EPSRC Reference: EP/J016713/1
Title: Emergence of novel electronic states in 5d transition metal oxides
Principal Investigator: McMorrow, Professor DF
Other Investigators:
Researcher Co-Investigators:
Project Partners:
Brookhaven National Laboratory Diamond Light Source Paul Scherrer Institute
Department: London Centre for Nanotechnology
Organisation: UCL
Scheme: Standard Research
Starts: 01 September 2012 Ends: 29 February 2016 Value (£): 431,499
EPSRC Research Topic Classifications:
Condensed Matter Physics
EPSRC Industrial Sector Classifications:
No relevance to Underpinning Sectors
Related Grants:
EP/J017124/1
Panel History:
Panel DatePanel NameOutcome
09 Feb 2012 EPSRC Physical Sciences Physics - February Announced
Summary on Grant Application Form
In the fascinating search for materials which display new phenomena, including materials with potential for exploitation in technological applications, the spotlight has recently fallen on the role of the spin-orbit interaction. This is a relativistic interaction which couples the electron's intrinsic spin to its orbital angular momentum. Normally, the effect of the spin-orbit interaction on the electronic properties of materials is minimal and can be taken into account by treating it as a weak perturbation.
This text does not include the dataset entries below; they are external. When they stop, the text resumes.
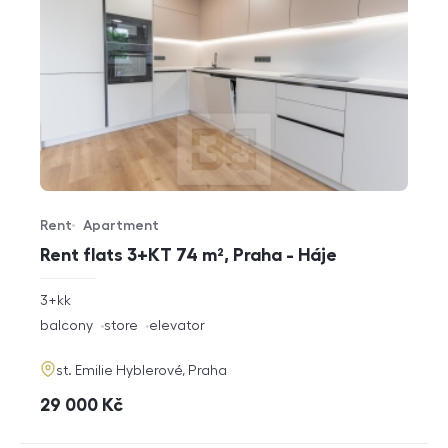
Rent
Apartment
Offer type
Property type
Rent flats 3+KT 74 m², Praha - Háje
rozměry
3+kk
disposition
funkce
balcony
store
elevator
adresa
st. Emilie Hyblerové, Praha
cena
29 000
Kč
However, the spin-orbit interaction increases rapidly with atomic number Z (in proportional to Z to the fourth power), and for heavier atoms, especially third row transition-metal atoms with unfilled 5d orbitals, it is comparable in strength with the other interactions that determine the electronic properties of materials. The resulting competition between interactions of similar strength is predicted to result in new emergent states of matter in 5d compounds which have never been observed before.
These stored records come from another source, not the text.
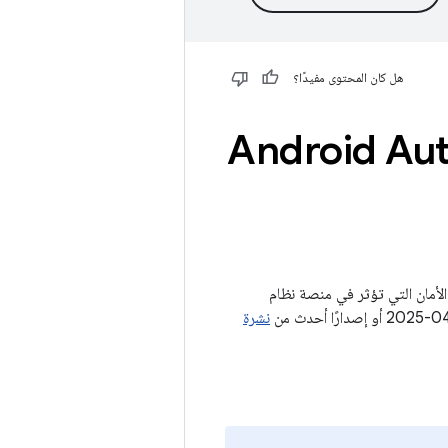
هل كان المحتوى مفيدًا؟
التشغيل Android Automotive
Androi) على تفاصيل حول ثغرات الأمان التي تؤثر في منصة نظام
نشرة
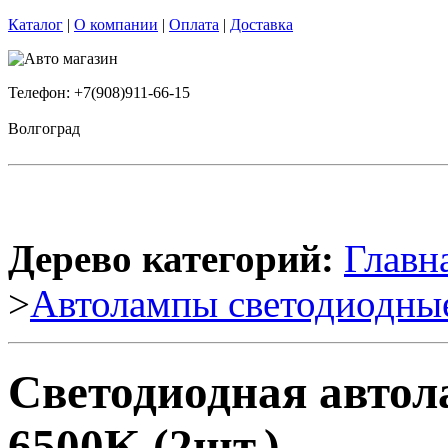
Каталог
|
О компании
|
Оплата
|
Доставка
Телефон: +7(908)911-66-15
Волгоград
Дерево категорий:
Главн
>
Автолампы светодиодны
Светодиодная авто
6500K (2шт.)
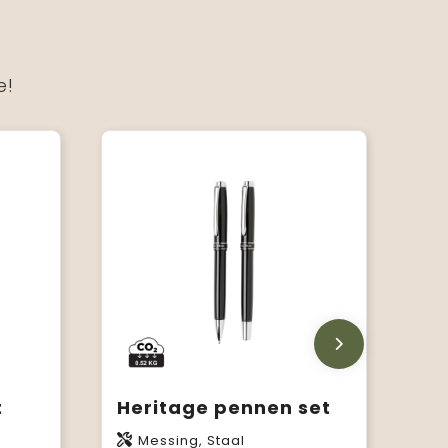
e!
t
Heritage pennen set
Messing, Staal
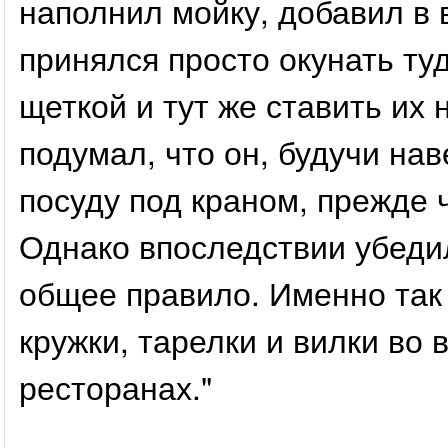
наполнил мойку, добавил в 
принялся просто окунать ту
щеткой и тут же ставить их 
подумал, что он, будучи на
посуду под краном, прежде 
Однако впоследствии убедил
общее правило. Именно так -
кружки, тарелки и вилки во 
ресторанах."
In this project we shall synthesise and investigate the fundamental properties of several families of 5d transition-metal oxides. Intense theoretical activity over the last few years has produced a number of predictions for these materials. One predictions is of phases called topological Mott insulators which owe their stability to an interesting topological property of the electron bands caused by the strong spin-orbit interaction. Other predictions include, thermally-driven metal-insulator transitions, unconventional high temperature superconductivity, and so-called spin-liquid states which have as-yet undiscovered emergent excitations called Majorana fermions.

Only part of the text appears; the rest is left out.